With the sun beating down on the dry ground and dull-coloured plants, many deserts seem like the last place you'd expect to find bees – but they're there. These bees have evolved a number of different ways to beat the heat, but as climate change causes the world to warm up, it's also making some deserts even drier than before. In the Sonoran Desert of the southwestern USA and northwestern Mexico lives a solitary, ground-dwelling bee (Centris pallida) which might already be equipped to handle the hotter and drier conditions that are coming their way. To find out what might happen to these bees when the world warms even further, Meredith Johnson and Jon Harrison of Arizona State University, USA, teamed up with Meghan Barrett of Indiana University, USA, to test how hot the bees get while flying around in the scorching heat of the desert sun or in the shade of a grove of trees.
In April 2022, the trio headed out into the desert near the Salt River in Arizona, USA, and collected bees and separated them into three groups (large males, small males and females) before measuring how much carbon dioxide and water they exhaled while flying in the sun or the shade. The bees breathed out more carbon dioxide when they were flying in the sun than they did when in the shade, regardless of the temperature. Interestingly, as the air temperature rose in the shade of the trees, the small males breathed out less carbon dioxide. A similar phenomenon happened with the large males while in the sun. This suggests that the different types of males cool themselves down in different ways.
After the team flew the bees, they measured how hot the head, flight muscles and abdomen of the bees were to see if the bees’ body temperature was getting close to the temperature of the air and if the scorching sun was making them even hotter. Although the bees’ head temperature was unaffected by the sun, their middle section (which contains the wings, legs and important flight muscles) was hotter than that of the bees in the shade, and got closer to the air temperature as the air got hotter. Johnson and colleagues saw a similar rise in the temperature of the abdomen in bees that were flying in the sun compared with the ones under the shade of the trees. In fact, their abdomen temperature was 3°C higher in the sun than it was in the shade even though the temperature of the air was the same. So, the sun is making the bees warmer; is there anything they can do to combat this increase in body temperature?
As it turns out, each group deals with the warm weather differently.
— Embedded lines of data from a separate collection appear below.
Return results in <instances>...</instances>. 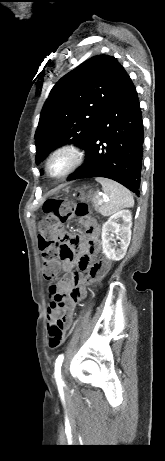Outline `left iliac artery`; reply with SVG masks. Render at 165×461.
Masks as SVG:
<instances>
[{
    "label": "left iliac artery",
    "instance_id": "left-iliac-artery-1",
    "mask_svg": "<svg viewBox=\"0 0 165 461\" xmlns=\"http://www.w3.org/2000/svg\"><path fill=\"white\" fill-rule=\"evenodd\" d=\"M63 358V355H59L55 363V378L59 385L63 384V381L61 380V365L63 362Z\"/></svg>",
    "mask_w": 165,
    "mask_h": 461
}]
</instances>
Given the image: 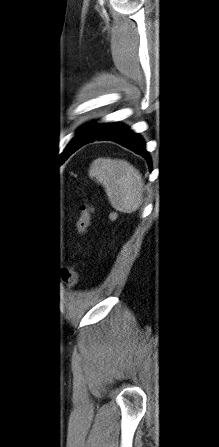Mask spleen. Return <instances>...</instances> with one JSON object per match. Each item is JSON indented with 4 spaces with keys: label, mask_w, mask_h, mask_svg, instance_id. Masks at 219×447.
<instances>
[{
    "label": "spleen",
    "mask_w": 219,
    "mask_h": 447,
    "mask_svg": "<svg viewBox=\"0 0 219 447\" xmlns=\"http://www.w3.org/2000/svg\"><path fill=\"white\" fill-rule=\"evenodd\" d=\"M89 176L104 188L111 205L131 213L142 204L143 181L139 171L122 159L98 158L90 166Z\"/></svg>",
    "instance_id": "spleen-1"
}]
</instances>
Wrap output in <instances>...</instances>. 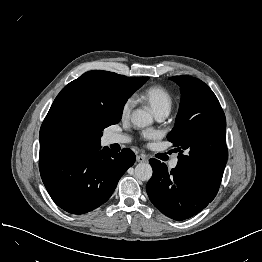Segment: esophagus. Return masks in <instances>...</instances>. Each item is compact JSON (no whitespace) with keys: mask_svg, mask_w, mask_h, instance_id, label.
Here are the masks:
<instances>
[{"mask_svg":"<svg viewBox=\"0 0 262 262\" xmlns=\"http://www.w3.org/2000/svg\"><path fill=\"white\" fill-rule=\"evenodd\" d=\"M136 161L139 163L147 162L148 158L146 155L140 154L136 156Z\"/></svg>","mask_w":262,"mask_h":262,"instance_id":"1","label":"esophagus"}]
</instances>
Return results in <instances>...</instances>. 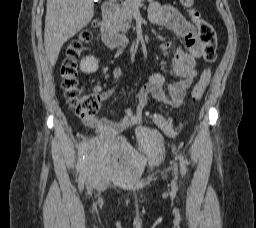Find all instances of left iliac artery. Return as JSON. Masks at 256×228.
<instances>
[{"label":"left iliac artery","mask_w":256,"mask_h":228,"mask_svg":"<svg viewBox=\"0 0 256 228\" xmlns=\"http://www.w3.org/2000/svg\"><path fill=\"white\" fill-rule=\"evenodd\" d=\"M179 159H180L181 172L184 175L186 173V164H187V162L184 159L182 154L179 155Z\"/></svg>","instance_id":"44dca946"}]
</instances>
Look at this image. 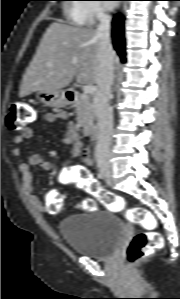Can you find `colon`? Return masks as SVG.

The large males decreased their metabolism when in the sun, which makes them produce less body heat. These large males are also a lighter colour than the smaller males, helping them reflect the sun's rays, keeping them cooler in the sunlight. But these solutions only cool them a bit. The large males and females could potentially move the fluids around between their wing muscles and abdomen to help shed the excess heat in a process called convective cooling. The small males don't seem to do this and the way they keep cool remains a mystery. Regardless of how they keep cool, the reality is that the scorching sun is making it harder for the bees to stay cool while going about their business. If the temperature continues to rise, these bees – which are already near the limit of the temperatures they can handle – won't be able to take the heat.